# TC 5033
## Deep Learning
## Fully Connected Deep Neural Networks using PyTorch
<br>

#### Activity 2a: Implementing a FC for ASL Dataset using PyTorch
<br>


- Objective

    The primary aim of this activity is to transition from using Numpy for network implementation to utilizing PyTorch, a powerful deep learning framework. You will be replicating the work you did for the ASL dataset in Activity 1b, but this time, you'll implement a your multi layer FC model using PyTorch.
    
- Instructions

    Review Previous Work: Begin by reviewing your Numpy-based Fully Connected Network for the ASL dataset from Activity 1b. Note the architecture, hyperparameters, and performance metrics for comparison.
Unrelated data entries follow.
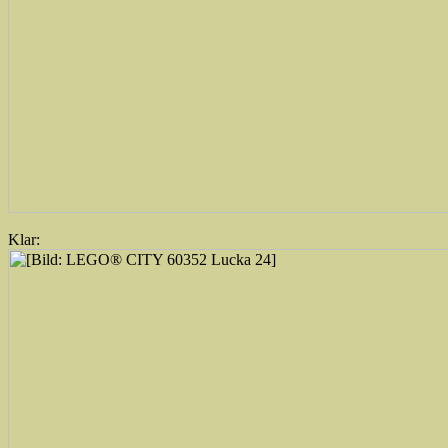
Klar:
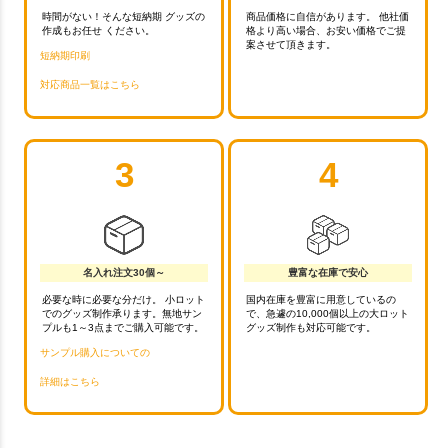
時間がない！そんな短納期 グッズの
商品価格に自信があります。 他社価
作成もお任せ ください。
格より高い場合、お安い価格でご提
案させて頂きます。
短納期印刷
対応商品一覧はこちら
3
4
名入れ注文30個～
豊富な在庫で安心
必要な時に必要な分だけ。 小ロット
国内在庫を豊富に用意しているの
でのグッズ制作承ります。無地サン
で、急遽の10,000個以上の大ロット
プルも1～3点までご購入可能です。
グッズ制作も対応可能です。
サンプル購入についての
詳細はこちら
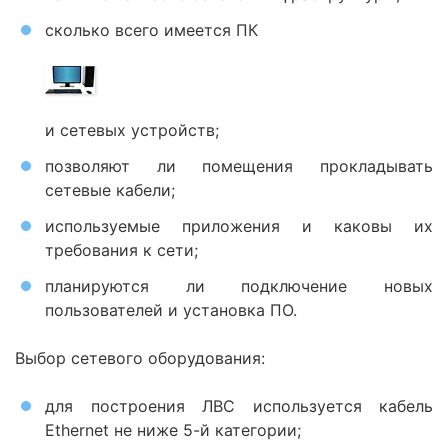
сколько всего имеется ПК
и сетевых устройств;
позволяют ли помещения прокладывать
сетевые кабели;
используемые приложения и каковы их
требования к сети;
планируются ли подключение новых
пользователей и установка ПО.
Выбор сетевого оборудования:
для построения ЛВС используется кабель
Ethernet не ниже 5-й категории;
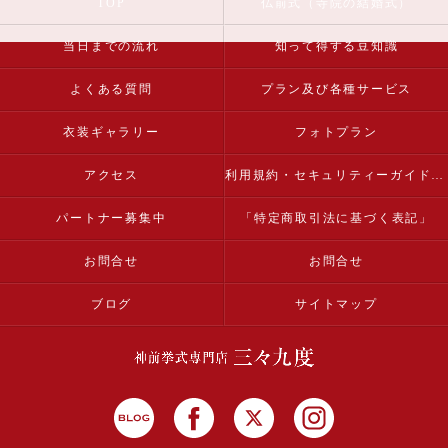
TOP
仏前式（寺院の結婚式）
当日までの流れ
知って得する豆知識
よくある質問
プラン及び各種サービス
衣装ギャラリー
フォトプラン
アクセス
利用規約・セキュリティーガイドライン
パートナー募集中
「特定商取引法に基づく表記」
お問合せ
お問合せ
ブログ
サイトマップ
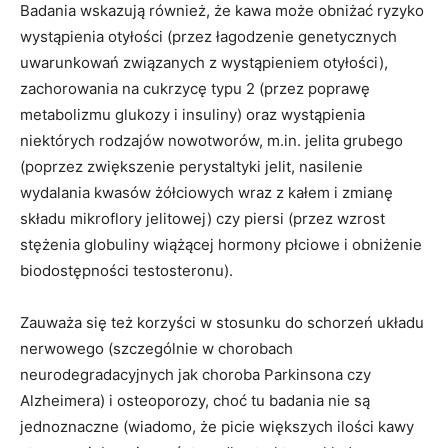
Badania wskazują również, że kawa może obniżać ryzyko
wystąpienia otyłości (przez łagodzenie genetycznych
uwarunkowań związanych z wystąpieniem otyłości),
zachorowania na cukrzycę typu 2 (przez poprawę
metabolizmu glukozy i insuliny) oraz wystąpienia
niektórych rodzajów nowotworów, m.in. jelita grubego
(poprzez zwiększenie perystaltyki jelit, nasilenie
wydalania kwasów żółciowych wraz z kałem i zmianę
składu mikroflory jelitowej) czy piersi (przez wzrost
stężenia globuliny wiążącej hormony płciowe i obniżenie
biodostępności testosteronu).
Zauważa się też korzyści w stosunku do schorzeń układu
nerwowego (szczególnie w chorobach
neurodegradacyjnych jak choroba Parkinsona czy
Alzheimera) i osteoporozy, choć tu badania nie są
jednoznaczne (wiadomo, że picie większych ilości kawy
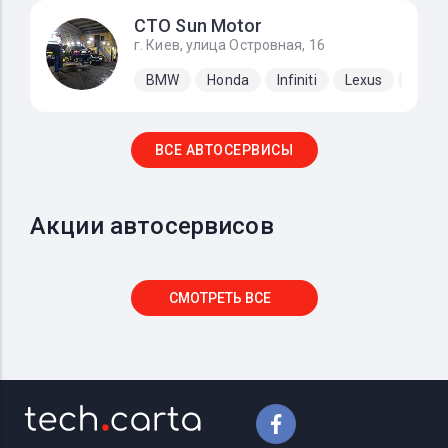
СТО Sun Motor
г. Киев, улица Островная, 16
BMW
Honda
Infiniti
Lexus
Mazd
ВСЕ АВТОСЕРВИСЫ
Акции автосервисов
СМОТРЕТЬ ВСЕ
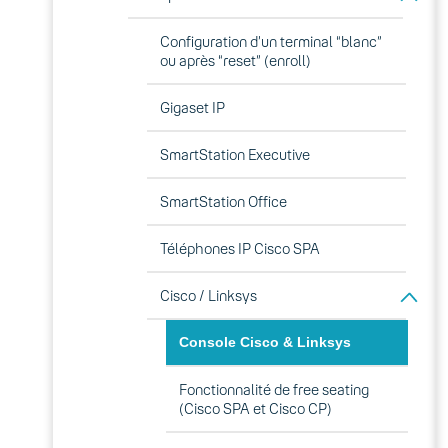
Configuration d’un terminal “blanc”
ou après “reset” (enroll)
Gigaset IP
SmartStation Executive
SmartStation Office
Téléphones IP Cisco SPA
Cisco / Linksys
Console Cisco & Linksys
Fonctionnalité de free seating
(Cisco SPA et Cisco CP)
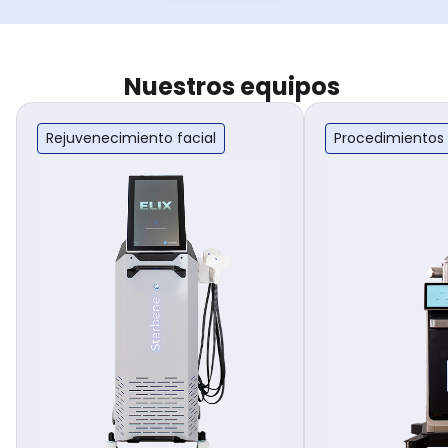
Nuestros equipos
Rejuvenecimiento facial
Procedimientos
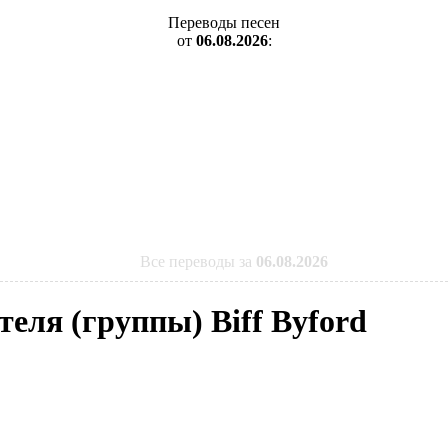
Переводы песен
от
06.08.2026
:
Все переводы за
06.08.2026
теля (группы) Biff Byford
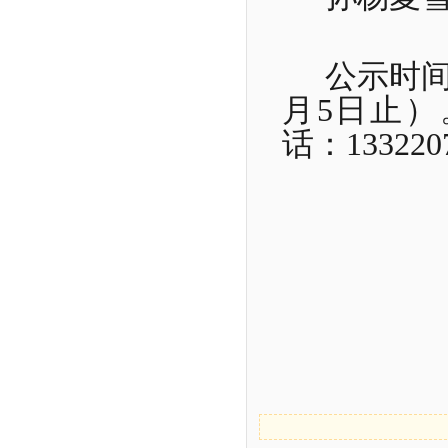
公示时
月
5
日止）
话：
133220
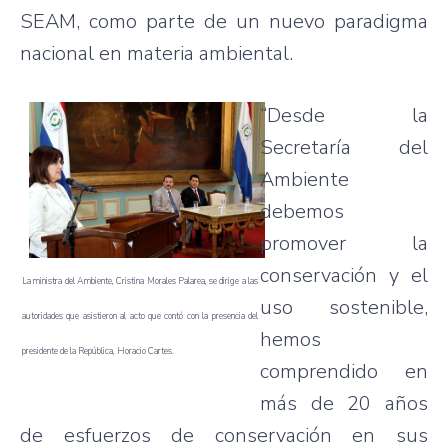
SEAM, como parte de un nuevo paradigma
nacional en materia ambiental.
“Desde la
Secretaría del
Ambiente
debemos
promover la
conservación y el
La ministra del Ambiente, Cristina Morales Palarea, se dirige a las
uso sostenible,
autoridades que asistieron al acto que contó con la presencia del
hemos
presidente de la República, Horacio Cartes.
comprendido en
más de 20 años
de esfuerzos de conservación en sus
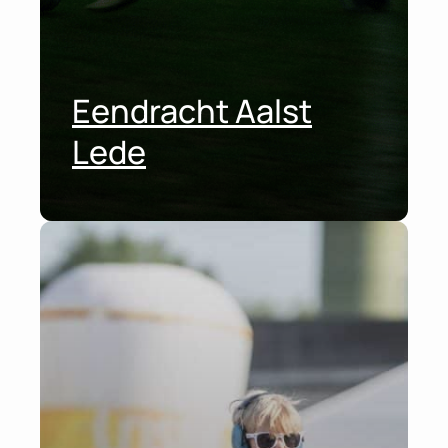
Eendracht Aalst
Lede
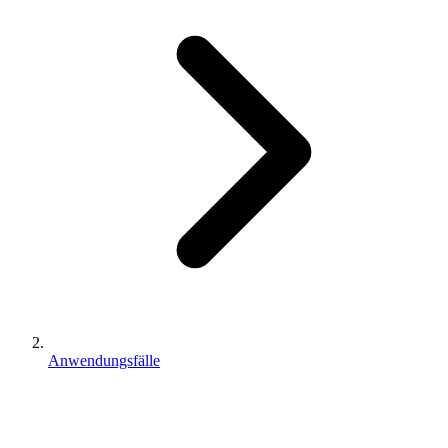
Anwendungsfälle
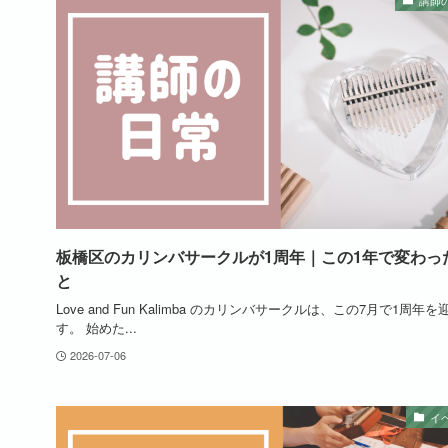
講師
板橋区のカリンバサークルが1周年｜この1年で変わっ
と
Love and Fun Kalimba のカリンバサークルは、この7月で1周年
す。 始めた...
2026-07-06
イ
    Introduce PyTorch: If you're new to PyTorch, take some time to familiarize yourself with its basic operations and syntax. You can consult the official documentation or follow online tutorials.

    Prepare the ASL Dataset: As before, download and preprocess the Kaggle ASL dataset. 

    Implement the Network: Design your network architecture tailored for the ASL dataset. Pay special attention to PyTorch modules like nn.Linear() and nn.ReLU().

    Train the Model: Implement the training loop, making use of PyTorch's autograd to handle backpropagation. Monitor metrics like loss and accuracy as the model trains.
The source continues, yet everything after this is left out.